Mary Schapiro, chairman of the Securities and Exchange Commission, told a congressional appropriations panel on Tuesday that the Obama administration’s proposal to increase the SEC’s budget in 2013 to $1.566 billion, which is an 18.5% increase over the SEC’s 2012 appropriation, would help the agency add 676 staff positions–including 191 positions to the SEC’s enforcement division and 222 to the agency’s exam division–as well as revamp the agency’s outdated EDGAR system.
Schapiro told members of the House Subcommittee Financial Services and General Government Committee on Appropriations that the added resources requested for FY 2013 would allow the SEC to achieve four “high-priority” initiatives: (1) adequately staff mission-essential activities to protect investors; (2) prevent regulatory bottlenecks as new oversight regimes become operational and existing ones are streamlined; (3) strengthen oversight of market stability; and (4) expand the agency’s information technology systems to better fulfill our mission.
Rep.

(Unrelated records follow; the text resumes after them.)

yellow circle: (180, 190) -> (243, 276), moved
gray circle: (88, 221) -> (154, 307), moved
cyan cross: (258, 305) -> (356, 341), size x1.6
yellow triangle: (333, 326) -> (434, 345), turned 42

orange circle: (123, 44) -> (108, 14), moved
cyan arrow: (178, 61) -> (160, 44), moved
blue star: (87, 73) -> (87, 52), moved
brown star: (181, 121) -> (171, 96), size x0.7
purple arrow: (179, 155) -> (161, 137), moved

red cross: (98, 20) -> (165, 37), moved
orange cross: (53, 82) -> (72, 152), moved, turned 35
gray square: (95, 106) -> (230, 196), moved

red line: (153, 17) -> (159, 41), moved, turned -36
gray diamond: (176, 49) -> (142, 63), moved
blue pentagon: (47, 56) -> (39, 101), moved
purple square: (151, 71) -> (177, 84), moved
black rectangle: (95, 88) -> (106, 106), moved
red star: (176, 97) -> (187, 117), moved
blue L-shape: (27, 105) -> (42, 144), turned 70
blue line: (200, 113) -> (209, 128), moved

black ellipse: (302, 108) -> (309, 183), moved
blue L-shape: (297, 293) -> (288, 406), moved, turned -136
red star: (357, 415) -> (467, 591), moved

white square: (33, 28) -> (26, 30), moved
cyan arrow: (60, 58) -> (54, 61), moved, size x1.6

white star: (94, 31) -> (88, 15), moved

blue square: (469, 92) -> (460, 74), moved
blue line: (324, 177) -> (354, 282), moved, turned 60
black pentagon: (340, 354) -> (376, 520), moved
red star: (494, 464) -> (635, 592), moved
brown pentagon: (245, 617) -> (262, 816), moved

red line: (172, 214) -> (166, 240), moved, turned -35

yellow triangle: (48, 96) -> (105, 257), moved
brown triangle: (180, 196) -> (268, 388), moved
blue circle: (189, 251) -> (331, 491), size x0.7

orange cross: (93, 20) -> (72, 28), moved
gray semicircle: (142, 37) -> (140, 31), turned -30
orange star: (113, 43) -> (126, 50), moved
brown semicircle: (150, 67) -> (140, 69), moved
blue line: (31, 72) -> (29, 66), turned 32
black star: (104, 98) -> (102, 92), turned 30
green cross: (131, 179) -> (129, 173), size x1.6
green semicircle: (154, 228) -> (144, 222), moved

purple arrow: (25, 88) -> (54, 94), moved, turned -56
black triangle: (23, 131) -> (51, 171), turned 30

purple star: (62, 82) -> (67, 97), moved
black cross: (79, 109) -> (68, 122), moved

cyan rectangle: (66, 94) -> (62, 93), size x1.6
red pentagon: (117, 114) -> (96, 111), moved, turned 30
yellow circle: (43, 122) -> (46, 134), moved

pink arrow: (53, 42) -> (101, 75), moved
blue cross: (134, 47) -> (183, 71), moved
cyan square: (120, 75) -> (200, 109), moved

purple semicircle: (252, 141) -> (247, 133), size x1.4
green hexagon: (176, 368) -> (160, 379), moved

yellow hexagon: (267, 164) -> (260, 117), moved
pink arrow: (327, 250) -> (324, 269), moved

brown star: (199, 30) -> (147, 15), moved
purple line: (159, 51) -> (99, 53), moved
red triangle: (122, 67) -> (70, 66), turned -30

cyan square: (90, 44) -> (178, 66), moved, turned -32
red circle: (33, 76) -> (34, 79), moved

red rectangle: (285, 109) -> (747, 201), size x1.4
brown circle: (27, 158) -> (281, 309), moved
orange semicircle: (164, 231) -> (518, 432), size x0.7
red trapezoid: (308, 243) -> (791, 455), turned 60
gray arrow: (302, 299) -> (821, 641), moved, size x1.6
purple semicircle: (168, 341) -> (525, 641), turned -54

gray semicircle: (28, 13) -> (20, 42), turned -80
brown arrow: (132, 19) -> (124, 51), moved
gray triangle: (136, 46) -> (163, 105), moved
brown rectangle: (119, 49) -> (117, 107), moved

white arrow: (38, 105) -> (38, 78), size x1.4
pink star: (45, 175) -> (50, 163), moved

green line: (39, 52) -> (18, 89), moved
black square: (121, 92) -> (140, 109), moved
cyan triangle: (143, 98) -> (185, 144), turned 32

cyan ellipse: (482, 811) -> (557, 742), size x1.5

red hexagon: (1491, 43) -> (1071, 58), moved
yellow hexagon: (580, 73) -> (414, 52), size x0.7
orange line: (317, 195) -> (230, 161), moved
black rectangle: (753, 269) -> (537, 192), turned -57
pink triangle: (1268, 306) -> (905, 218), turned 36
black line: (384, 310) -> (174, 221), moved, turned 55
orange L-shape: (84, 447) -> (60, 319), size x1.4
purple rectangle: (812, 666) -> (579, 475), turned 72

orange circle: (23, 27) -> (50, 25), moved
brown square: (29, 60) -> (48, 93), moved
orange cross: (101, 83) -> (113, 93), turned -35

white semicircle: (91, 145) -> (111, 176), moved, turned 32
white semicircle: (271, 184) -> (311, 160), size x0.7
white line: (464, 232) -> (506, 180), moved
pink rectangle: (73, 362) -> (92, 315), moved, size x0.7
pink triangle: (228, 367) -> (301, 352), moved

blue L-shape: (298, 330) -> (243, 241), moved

Jo Ann Emerson, R-Mo., chairman of the subcommittee, asked Schapiro why the agency needs a spending increase of $245 million over 2012’s level when the agency’s budget in 2011 also saw a $200 million increase over the previous year. “Most agencies haven’t received increases like the SEC,” Emerson said. “How have investors benefited from such large increases?” she asked Schapiro.
Schapiro replied that the agency recognizes “we are close to unique compared to other federal agencies” in its increased budget levels, but the SEC “was underfunded for years,” and the agency needs a boost in funds to deal with complex markets and financial transactions. Since the Bernard Madoff Ponzi scheme, “we have successfully restructured the enforcement program to focus on risky practices” and the agency’s exam program is now using a more risk based approach.
A central focus for the SEC in updating its outmoded technology, Schapiro said, would be to improve its EDGAR system of public company filings, which was last modernized in 2001. By modernizing it, the SEC could “decrease the cost of operating and maintaining that system dramatically,” Schapiro said.